The UAE’s Central Bank maintained its benchmark borrowing rate, coinciding with the US Federal Reserve’s decision to pause its tightening cycle after increasing interest rates to their highest in 16 years to control inflation and stabilise prices.
The Fed increased its benchmark rate for the 10th consecutive time last month. It maintained its range of five percent to 5.25 percent.
Over the past 15 months, it raised rates by combined 500 basis points – the highest since 2007, shortly before the onset of the financial crisis in 2008. The Fed has now paused it to assess the effects of the tightening cycle on the economy.
In an effort to curb inflation and achieve its target range of 2 percent, the US central bank has taken decisive actions by implementing significant interest rate hikes. These measures were prompted by the surge in prices, which reached a 40-year peak of 9.1 percent in June 2022.
US inflation in May demonstrated a decline, according to the latest data released on Tuesday, with an annual rate of 4 percent compared to May’s 4.9 percent. This marks the lowest level of inflation since March 2021.

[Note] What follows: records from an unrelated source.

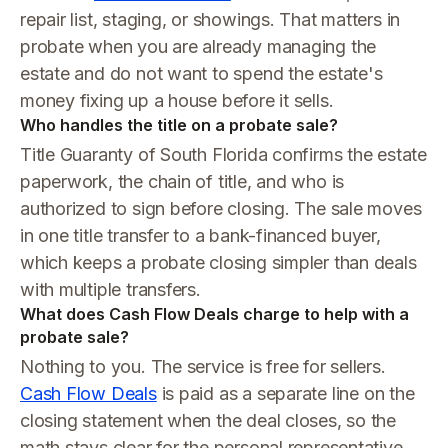
repair list, staging, or showings. That matters in
probate when you are already managing the
estate and do not want to spend the estate's
money fixing up a house before it sells.
Who handles the title on a probate sale?
Title Guaranty of South Florida confirms the estate
paperwork, the chain of title, and who is
authorized to sign before closing. The sale moves
in one title transfer to a bank-financed buyer,
which keeps a probate closing simpler than deals
with multiple transfers.
What does Cash Flow Deals charge to help with a
probate sale?
Nothing to you. The service is free for sellers.
Cash Flow Deals
is paid as a separate line on the
closing statement when the deal closes, so the
math stays clear for the personal representative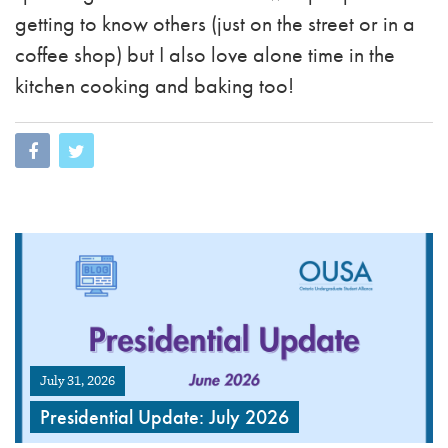
getting to know others (just on the street or in a
coffee shop) but I also love alone time in the
kitchen cooking and baking too!
July 31, 2026
Presidential Update: July 2026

Additionally, core inflation, which excludes food and energy prices, also experienced a slight easing, with a rate of 5.3 percent, down from 5.5 percent.
Since their currencies are pegged to the US dollar, most banks in the GCC align their policy rates with the Fed. However, Kuwait is an exception within the six-member bloc as its dinar is linked to a basket of currencies.

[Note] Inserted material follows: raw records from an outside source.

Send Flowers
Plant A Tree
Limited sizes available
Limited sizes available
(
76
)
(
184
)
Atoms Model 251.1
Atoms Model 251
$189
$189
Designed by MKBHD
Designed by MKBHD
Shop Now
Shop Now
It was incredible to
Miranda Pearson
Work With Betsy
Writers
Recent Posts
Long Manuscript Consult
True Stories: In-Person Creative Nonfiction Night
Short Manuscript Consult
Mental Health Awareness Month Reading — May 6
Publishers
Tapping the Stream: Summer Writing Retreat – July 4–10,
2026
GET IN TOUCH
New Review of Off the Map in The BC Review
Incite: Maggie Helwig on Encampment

UAE Central Bank projects steady growth
The UAE Central Bank has maintained its benchmark borrowing rate of 5.15 percent. The rate applicable to borrowing short-term liquidity from the regulator through all standing credit facilities remains 50 basis points above the base rate.
The UAE economy experienced robust growth of approximately 7.6 percent last year, marking an 11-year high, following a 3.9 percent expansion in 2021. The Central Bank projects a growth rate of 3.9 percent for 2023 and 4.3 percent for 2024.